Sunday, October 11th, 2009

Tell us about your poems.
For me, the question of style is eminently maddening! I’ve been told that, broadly, from poem to poem, it would be difficult to tell that they were all by me if my name were to be stripped away. That said, I think that I can discern stylistic currents amongst certain of my most frequent subjects. For instance, many of my more confessional pieces tend to deal with memories from my tomboy childhood in rural Pennsylvania or memories of my family in general. The voice in these pieces is (I was once memorably told) a strange combination of lyrical, frank, and unnerving.

I also tend to draw on my academic interests for inspiration; you’ll often find me making allusions to medieval poetry or the matter of handling old, fragile books and manuscripts. Folktales, myths, and music also figure prominently in my more speculative and fantastical pieces. I’m fond of rescuing and recasting lost stories, and you’ll frequently find me taking on ‘non-traditional’ sexuality and gender issues. Lost books and lost voices often go hand in hand. I traffic in archetypes, but with a twist.

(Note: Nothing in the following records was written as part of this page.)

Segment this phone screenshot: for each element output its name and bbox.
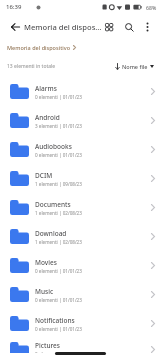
staticText: Android [35, 113, 60, 122]
staticText: Audiobooks [35, 142, 72, 151]
button[interactable]: Documents [0, 193, 161, 222]
button[interactable]: DCIM [0, 164, 161, 193]
staticText: Nome file [122, 63, 148, 70]
staticText: Alarms [35, 84, 57, 93]
button[interactable]: Memoria del dispositivo [7, 40, 161, 55]
staticText: Movies [35, 258, 57, 267]
staticText: 1 elementi | 02/08/23 [35, 239, 82, 245]
button[interactable]: Pictures [0, 338, 161, 360]
staticText: Notifications [35, 316, 75, 325]
staticText: 0 elementi | 01/01/23 [35, 94, 82, 100]
staticText: 0 elementi | 01/01/23 [35, 297, 82, 303]
button[interactable]: Music [0, 280, 161, 309]
button[interactable] [102, 20, 116, 34]
staticText: 0 elementi | 01/01/23 [35, 326, 82, 332]
button[interactable] [122, 20, 136, 34]
staticText: Memoria del disposit... [24, 22, 102, 32]
staticText: 1 elementi | 02/08/23 [35, 210, 82, 216]
staticText: 0 elementi | 01/01/23 [35, 268, 82, 274]
staticText: Pictures [35, 341, 60, 350]
staticText: 0 elementi | 01/01/23 [35, 152, 82, 158]
button[interactable]: Download [0, 222, 161, 251]
staticText: 68% [146, 4, 157, 11]
staticText: DCIM [35, 171, 53, 180]
button[interactable]: Alarms [0, 77, 161, 106]
staticText: 16:39 [6, 3, 22, 11]
staticText: 13 elementi in totale [7, 63, 56, 70]
button[interactable]: Audiobooks [0, 135, 161, 164]
button[interactable] [9, 21, 21, 33]
staticText: 3 elementi | 01/01/23 [35, 123, 82, 129]
button[interactable] [141, 21, 153, 33]
staticText: Memoria del dispositivo [7, 44, 70, 51]
button[interactable]: Notifications [0, 309, 161, 338]
staticText: Music [35, 287, 54, 296]
button[interactable]: Movies [0, 251, 161, 280]
button[interactable]: Nome file [115, 63, 154, 70]
staticText: Download [35, 229, 67, 238]
staticText: 1 elementi | 09/08/23 [35, 181, 82, 187]
button[interactable]: Android [0, 106, 161, 135]
staticText: Documents [35, 200, 71, 209]
staticText: 0 elementi | 01/01/23 [35, 351, 82, 357]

How long have you been writing?
Compared do most of my writer-colleagues, I seem to have started quite late. Where you’ll hear many writers say that they’ve been at it ever since they first learned to string letters together into words, and words into sentences, I’ve only been at it since the age of 13 or 14 (I learned to read and write around the age of 3 or 4). For the longest time, I seemed to think that the visual arts were my calling in life; I drew and painted competently. However, when I reached my early teens, I realized that my art wasn’t really improving or progressing. So, I thought, well - what’s left to me? I’ve always had a good voice, and I loved singing, but I needed an outlet through which I could create raw content (I’m no virtuoso pianist or composer). Writing it was. And, in the long run, my love of writing was the reason I dropped out of music school to major in English instead. A career in academia with writing on the side is what I’ve chosen, but if the writing should ever take center stage, I won’t complain!

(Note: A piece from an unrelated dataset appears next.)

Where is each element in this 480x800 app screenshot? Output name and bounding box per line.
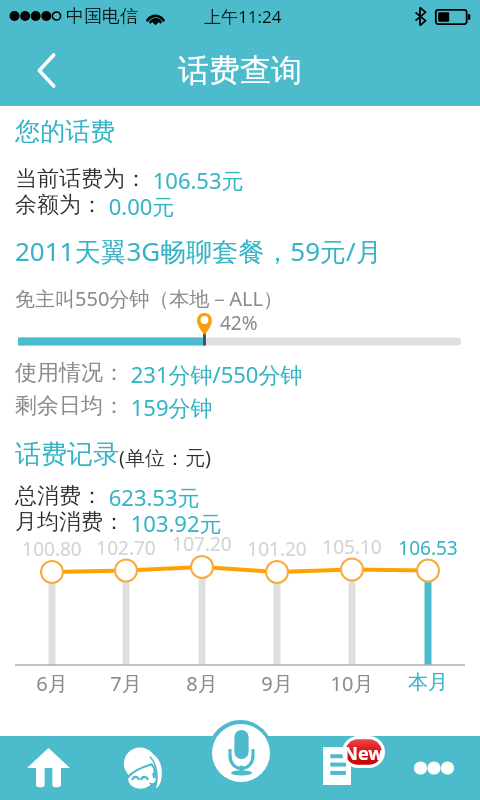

Do you have any publications to your name? What’s the next stage for your work?
Quite a number, although I should stress that this doesn’t mean I’m famous. I’ve been in quite a few magazines in both the U.S. and the U.K.; a full list of my credits is available online, for the truly bored or curious. My e-chapbook through Gold Wake Press, Dead Zones, is also available on the web, and my first print chapbook, Devil’s Road Down, is currently available from Maverick Duck Press. My first full collection, Lost Books, will be available from Flipped Eye Publishing in April 2010. 2009 has been an incredibly good year. “Snap,” one of the poems from Dead Zones, is up for the Pushcart Prize anthology, and I’ve been nominated for Sundress Publications’ Best of the Net awards.

What do you think is your biggest poetic achievement to date?
Although I’m thrilled about Lost Books, which I mentioned above, I’m actually more proud of one of my single-poem publications in a U.S. magazine earlier this year. Mythic Delirium is regarded as one of the best speculative/SF/F publications out there, and a year and a half after submitting, I was told by the editor, Mike Allen, that he’d be accepting my poem, “Journeying,” for the special tenth-anniversary issue (#20, which came out in May). I was thrilled about this for two reasons:
1) I had written “Journeying” in late 2004, as a sort of creative place-holder for the novel I one day intend to write. At the time, I was still an undergraduate at Wellesley, and I’d been accepted by Frank Bidart to take his 300-level poetry course, which at the time I thought was a big deal. Since “Journeying” had been through a few drafts before I ever took it to class, I thought it’d work well in my final-project portfolio. As it turned out, Frank praised every piece in my portfolio except for this one - he called it pseudo-medieval something-or-other, which, at the time, really stung. I was proud of the piece, and, back when I was young[er] and [more] rash, there was nothing like telling me I’ve been a bad judge of my own writing to make me determined to prove that all the work I put in was worth it.
2) Mythic Delirium is a well-respected publication, Mike Allen is an absolutely fantastic editor, and a new poem from Neil Gaiman also appeared in Issue 20. A geeky writer’s dream, really!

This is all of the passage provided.